**Exercise:** Throughout the entries below, report every line where "each" is found.

[Saved data entries]
········

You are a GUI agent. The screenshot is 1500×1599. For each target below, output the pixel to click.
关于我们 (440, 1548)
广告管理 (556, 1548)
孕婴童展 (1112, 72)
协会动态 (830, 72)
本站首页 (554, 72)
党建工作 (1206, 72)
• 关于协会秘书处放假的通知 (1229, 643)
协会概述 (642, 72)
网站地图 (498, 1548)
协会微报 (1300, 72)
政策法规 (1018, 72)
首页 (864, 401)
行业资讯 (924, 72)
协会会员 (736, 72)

········

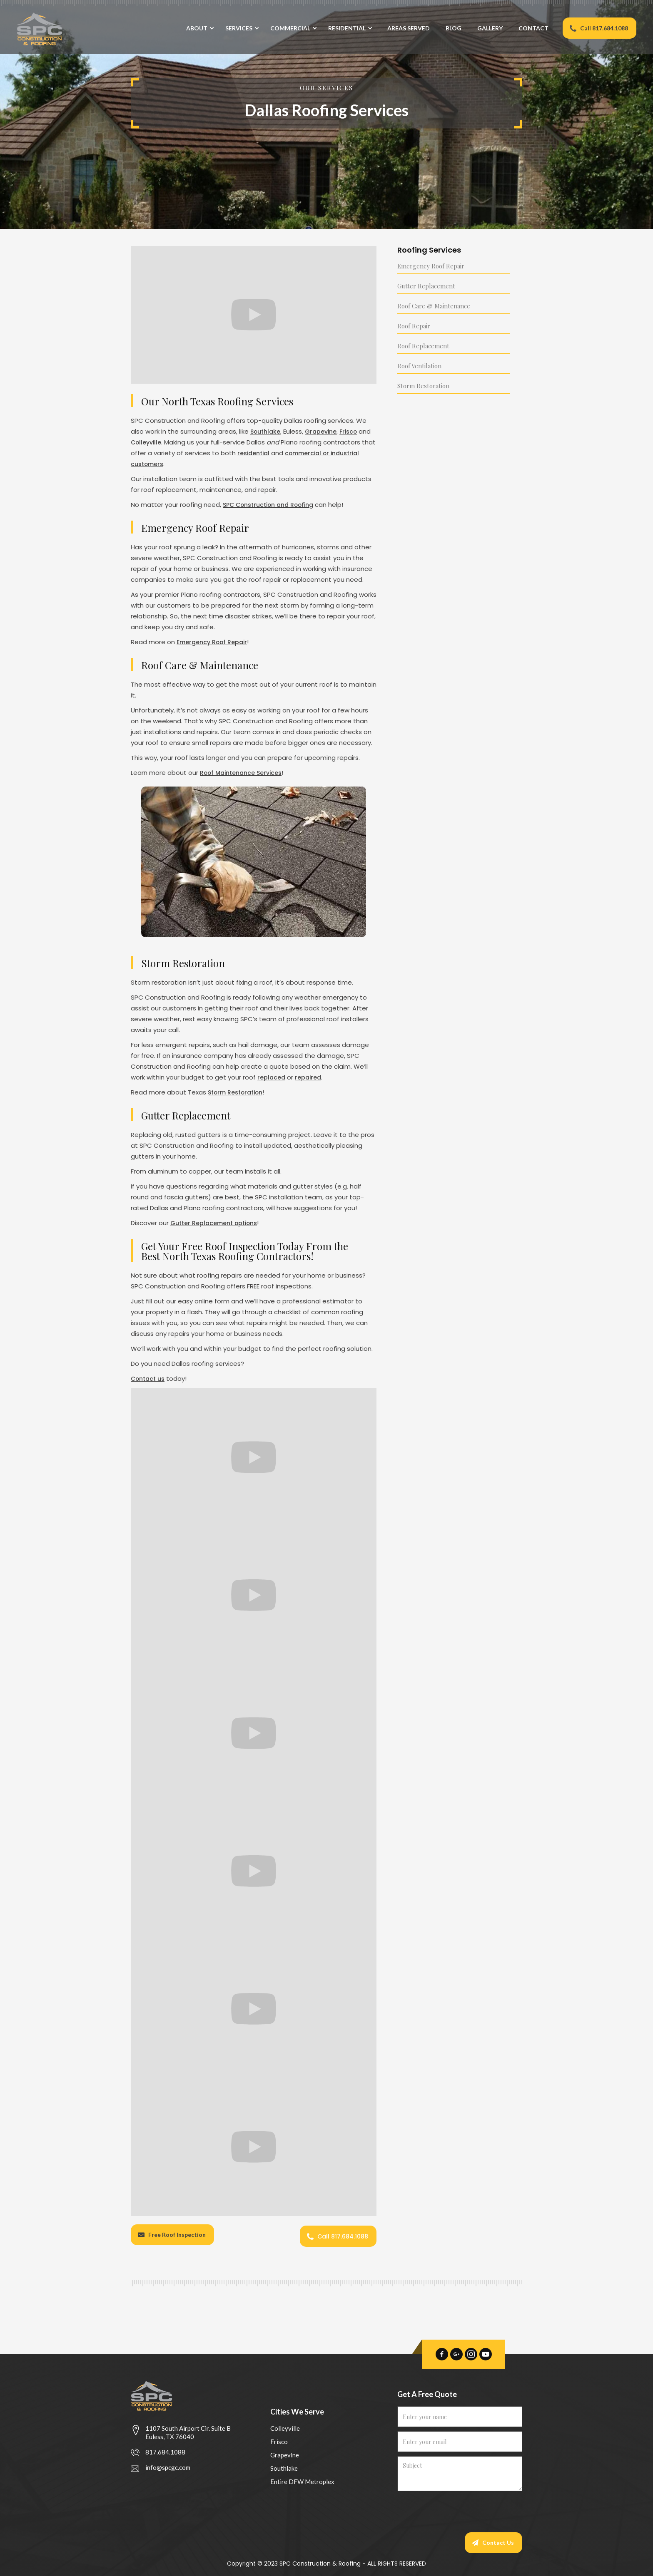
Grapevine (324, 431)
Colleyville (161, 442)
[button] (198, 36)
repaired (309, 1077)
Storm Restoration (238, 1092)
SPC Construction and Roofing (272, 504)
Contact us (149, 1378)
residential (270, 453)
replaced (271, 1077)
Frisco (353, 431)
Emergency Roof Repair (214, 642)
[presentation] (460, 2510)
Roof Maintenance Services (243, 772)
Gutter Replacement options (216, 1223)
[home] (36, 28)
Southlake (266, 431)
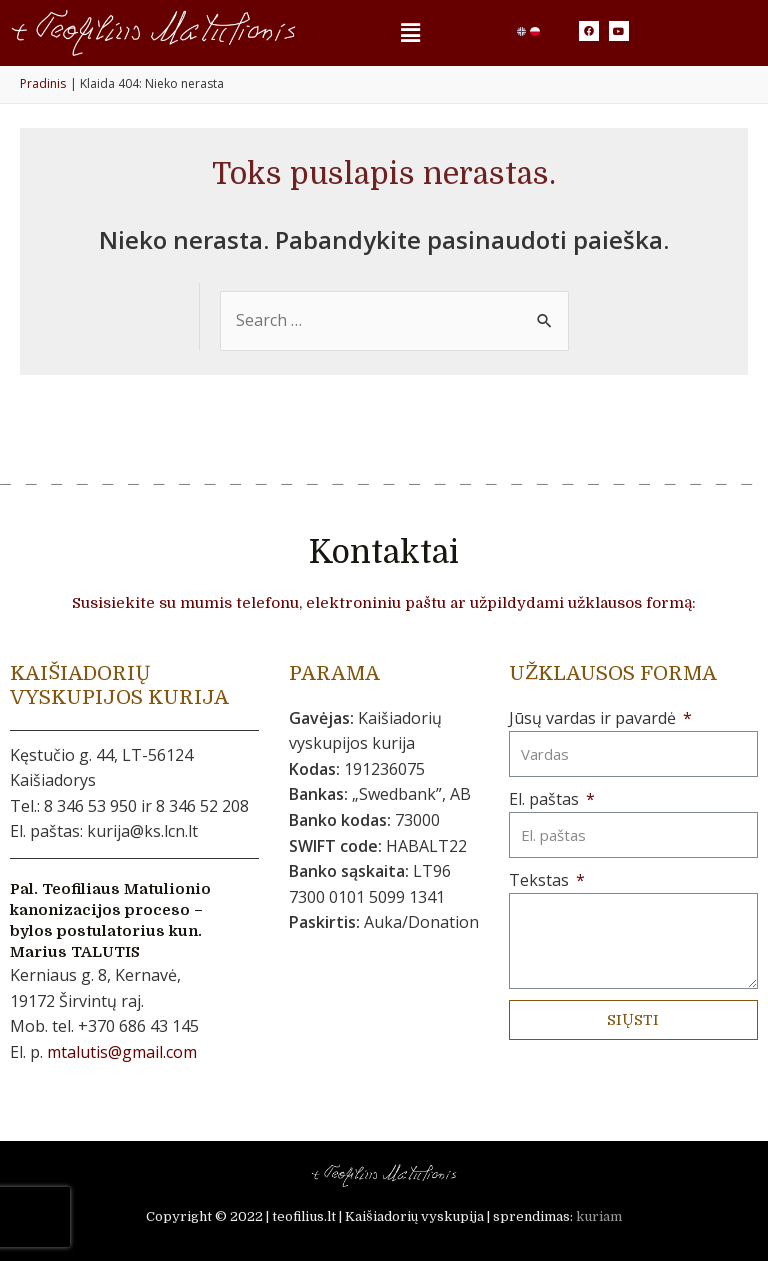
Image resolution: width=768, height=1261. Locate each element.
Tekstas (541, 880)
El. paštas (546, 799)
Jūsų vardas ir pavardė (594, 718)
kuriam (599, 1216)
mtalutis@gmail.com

········

**Answer to this task:**
You are a GUI agent. The screenshot is 1500×1599. For each target below, output the pixel to click.
Image resolution: width=768, height=1261. Locate each element.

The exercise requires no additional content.